## The records
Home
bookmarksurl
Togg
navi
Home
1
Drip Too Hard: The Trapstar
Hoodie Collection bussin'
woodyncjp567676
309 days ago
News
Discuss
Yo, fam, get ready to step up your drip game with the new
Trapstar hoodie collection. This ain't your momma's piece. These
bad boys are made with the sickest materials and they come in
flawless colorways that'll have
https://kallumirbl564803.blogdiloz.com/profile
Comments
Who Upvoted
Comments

## Exercise description
Return the listing above in full, character for character.

## Exercise output
Home
bookmarksurl
Togg
navi
Home
1
Drip Too Hard: The Trapstar
Hoodie Collection bussin'
woodyncjp567676
309 days ago
News
Discuss
Yo, fam, get ready to step up your drip game with the new
Trapstar hoodie collection. This ain't your momma's piece. These
bad boys are made with the sickest materials and they come in
flawless colorways that'll have
https://kallumirbl564803.blogdiloz.com/profile
Comments
Who Upvoted
Comments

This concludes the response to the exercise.